Ich setzte mich wieder neben Henry. „Hey! Was wollte er dir denn erzählen?" Neugierig sah er mich an. Verdammt, auf die Frage hatte ich mich nicht vorbereitet! „Ach, er wollte nur wissen, ob...also ob ich..." Ich sagte einfach das erste, das mir einfiel: „...ob ich...mein Handy mithabe" Wow, jetzt musste ich erklären, wieso! Toll gemacht! Anscheinend hatte Kailey mitgehört, denn sie fuhr auf ihrem Sessel nach hinten und fragte mich: „Wieso denn?" „Er...hat nur eine App gebraucht..." Welche nur? Welche nur? Mir fiel nichts ein! „Das ist ja wie Zähne ziehen!", lachte Kailey, „Welche App und wofür?" Ähm... „Es war nur... diese Kartenapp, er wollte...jemanden stalken..." Oh, verdammt! Jetzt hatte ich Fynn in richtige Schwierigkeiten gebracht!

„Jemanden?" Lachend hob Henry eine Augenbraue. In diesem Moment kam Fynn durch die Tür. Er setzte sich neben Kailey, die ihm sofort erzählte, was ich gesagt hatte. Toll! Er hatte wahrscheinlich auch keine passende Erklärung! „Lya, du kannst ruhig erzählen, dass ich dich gefragt hab, ob wir nach der Schule Shoppen gehen" Er musste lachen. Ähh...was? Er hatte wahrscheinlich genug Zeit gehabt, sich eine vernünftige Ausrede auszudenken! Das machte auch mehr Sinn als meine! „Also? Du hast nicht wirklich geantwortet" Herausfordernd sah er mich an. Oh! Er meinte nicht Shoppen, er meinte die Bibliothek... Er war schlau. Er fragte das aus einem bestimmten Grund vor Kailey und Henry. Jetzt musste ich Ja sagen, sonst würden die beiden fragen, wieso nicht... Ich seufzte. „Ja", war meine knappe Antwort. Dann kam auch schon der Lehrer hinein. Toll, jetzt hatte ich mich ja schon fast verpflichtet, mitzugehen...

Fynn

„Wollen wir da wirklich nochmal reingehen?" Lya sah etwas skeptisch zur Tür, die uns direkt zu dem kleinen Antiquitätengeschäft von gestern führen würde. Wieso hatte sie solche Angst davor? Wir waren anscheinend Hexen und das mussten wir akzeptieren! Aber vor allem mussten wir mehr darüber erfahren... Sie hatte doch vorhin in der Schule noch gesagt, sie würde mitkommen! „Bist du denn gar nicht neugierig?" Begeistert sah ich sie an. „Nicht wirklich" Sie seufzte. Wieso wollte sie da nur nicht hineingehen? „Hör zu...Wie wäre es, wenn wir erstmal hineingehen und 5 Minuten bleiben. Wenn er zu schräg wird oder irgendwas passiert, können wir immer noch wegrennen..." Ich lächelte ihr zu. Half ihr das?

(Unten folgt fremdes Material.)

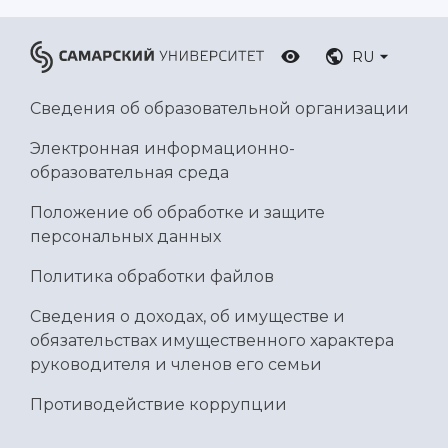
RU
Сведения об образовательной организации
Электронная информационно-
образовательная среда
Положение об обработке и защите
персональных данных
Политика обработки файлов
Сведения о доходах, об имуществе и
обязательствах имущественного характера
руководителя и членов его семьи
Противодействие коррупции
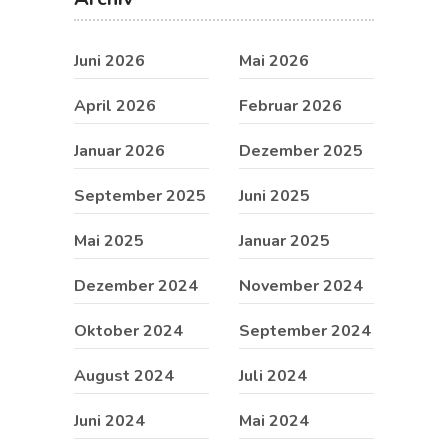
Juni 2026
Mai 2026
April 2026
Februar 2026
Januar 2026
Dezember 2025
September 2025
Juni 2025
Mai 2025
Januar 2025
Dezember 2024
November 2024
Oktober 2024
September 2024
August 2024
Juli 2024
Juni 2024
Mai 2024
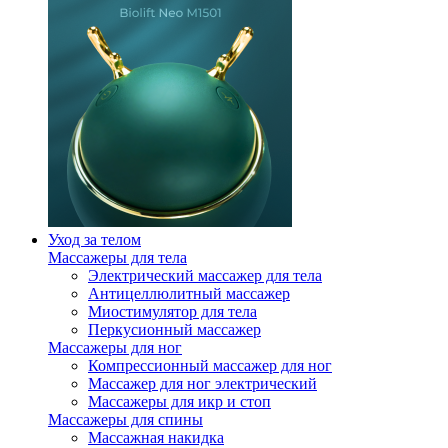
Уход за телом
Массажеры для тела
Электрический массажер для тела
Антицеллюлитный массажер
Миостимулятор для тела
Перкусионный массажер
Массажеры для ног
Компрессионный массажер для ног
Массажер для ног электрический
Массажеры для икр и стоп
Массажеры для спины
Массажная накидка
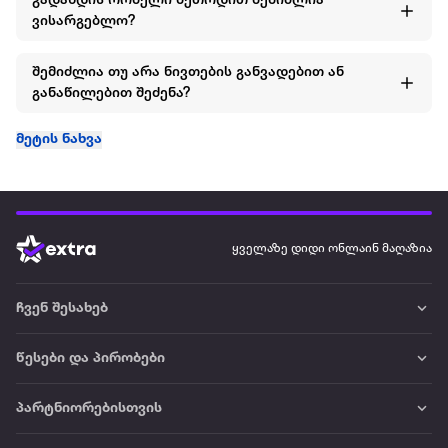
გადახდის რომელი მეთოდით შემიძლია
ვისარგებლო?
შემიძლია თუ არა ნივთების განვადებით ან
განაწილებით შეძენა?
მეტის ნახვა
ყველაზე დიდი ონლაინ მაღაზია
ჩვენ შესახებ
წესები და პირობები
პარტნიორებისთვის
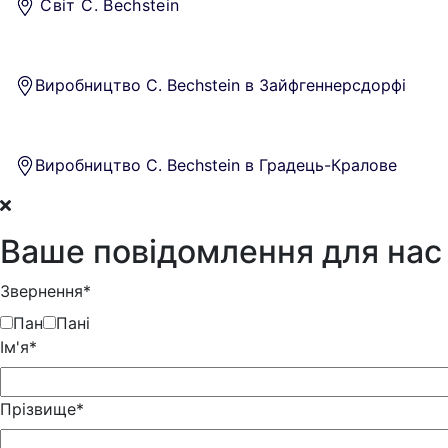
Світ C. Bechstein
Виробництво C. Bechstein в Зайфгеннерсдорфі
Виробництво C. Bechstein в Градець-Кралове
Ваше повідомлення для нас
Звернення*
Пан
Пані
Iм'я*
Прізвище*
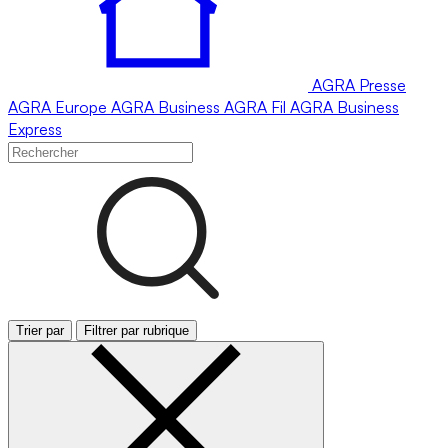
AGRA
Presse
AGRA
Europe
AGRA
Business
AGRA
Fil
AGRA
Business
Express
Trier par
Filtrer par rubrique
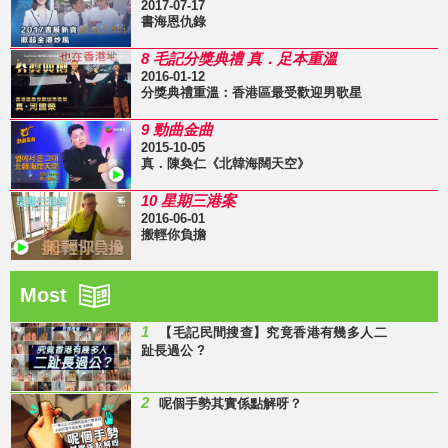
2017-07-17
書海恩仇錄
8 毛記分獎典禮 真．足本重溫
2016-01-12
分獎典禮重溫：香港區最受歡迎男歌星
9 勁曲金曲
2015-10-05
真．陳奐仁《北韓海闊天空》
10 星期三港案
2016-06-01
搬輕你負擔
Most
1
【毛記民間搜查】究竟香港有幾多人二
趾長過公 ?
2
呢個手勢其實係點解呀？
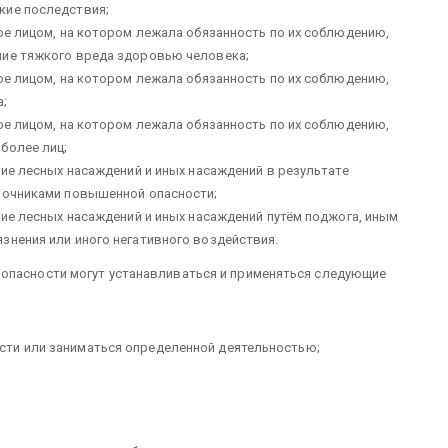
кие последствия;
ное лицом, на котором лежала обязанность по их соблюдению,
ние тяжкого вреда здоровью человека;
ное лицом, на котором лежала обязанность по их соблюдению,
а;
ое лицом, на котором лежала обязан­ность по их соблюдению,
более лиц;
ение лесных насаждений и иных насаждений в результате
точниками повышенной опасности;
ение лесных насаждений и иных насаждений путём поджога, иным
знения или иного негативного воздействия.
зопасности могут устанавливаться и применяться следующие
ти или заниматься определенной деятельностью;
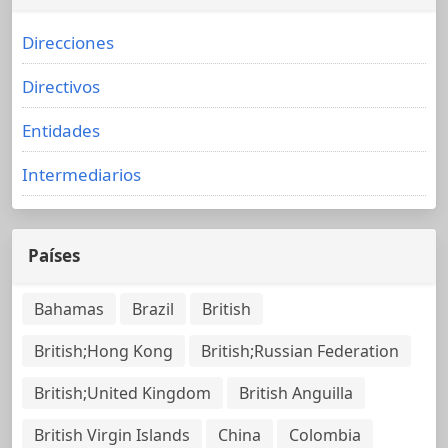
Direcciones
Directivos
Entidades
Intermediarios
Países
Bahamas
Brazil
British
British;Hong Kong
British;Russian Federation
British;United Kingdom
British Anguilla
British Virgin Islands
China
Colombia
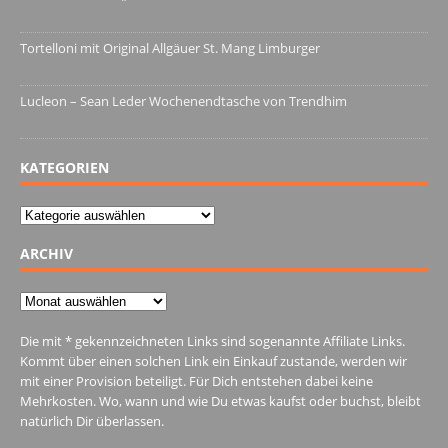
13. Juni 2022
Tortelloni mit Original Allgäuer St. Mang Limburger
4. März 2022
Lucleon – Sean Leder Wochenendtasche von Trendhim
28. Dezember 2021
KATEGORIEN
Kategorien
ARCHIV
Archiv
Die mit * gekennzeichneten Links sind sogenannte Affiliate Links.
Kommt über einen solchen Link ein Einkauf zustande, werden wir
mit einer Provision beteiligt. Für Dich entstehen dabei keine
Mehrkosten. Wo, wann und wie Du etwas kaufst oder buchst, bleibt
natürlich Dir überlassen.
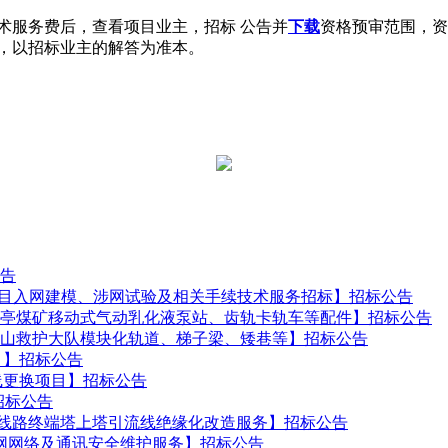
术服务费后，查看项目业主，招标 公告并
下载
资格预审范围，资
，以招标业主的解答为准本。
告
项目入网建模、涉网试验及相关手续技术服务招标】招标公告
亭煤矿移动式气动乳化液泵站、齿轨卡轨车等配件】招标公告
山救护大队模块化轨道、梯子梁、矮巷等】招标公告
目】招标公告
线更换项目】招标公告
招标公告
电线路终端塔上塔引流线绝缘化改造服务】招标公告
涉网网络及通讯安全维护服务】招标公告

„Du wirst mich doch sowieso so lang überreden, bis ich mitkomme, oder?" Sie sah mich herausfordernd an, lächelte aber. „Ähhh...ja" Sie lachte. „Na, gut, ich kann dich doch nicht alleine da hinein gehen lassen..." Ich hatte sie also überzeugt. Triumphierend ging ich zur Tür und hielt sie ihr auf. Sofort hörten wir Mr. Mills aus einer Ecke. „Oh, hallo!" Er hatte anscheinend die Tür gehört. Wo war er überhaupt? „Kommt ruhig her!" Wir versuchten, der Stimme durch die hohen Regale zu folgen. Da war er! Er verstaute gerade eine Vase, die wahrscheinlich aus dem Karton, der neben ihm stand, gekommen war, in einem der Regale. „Hallo, Mr. Mills!" Lya begrüßte ihn freundlich. „Bitte keine Förmlichkeiten, jetzt kennt ihr mich ja doch schon. Nennt mich Arthur!" Er lächelte uns an.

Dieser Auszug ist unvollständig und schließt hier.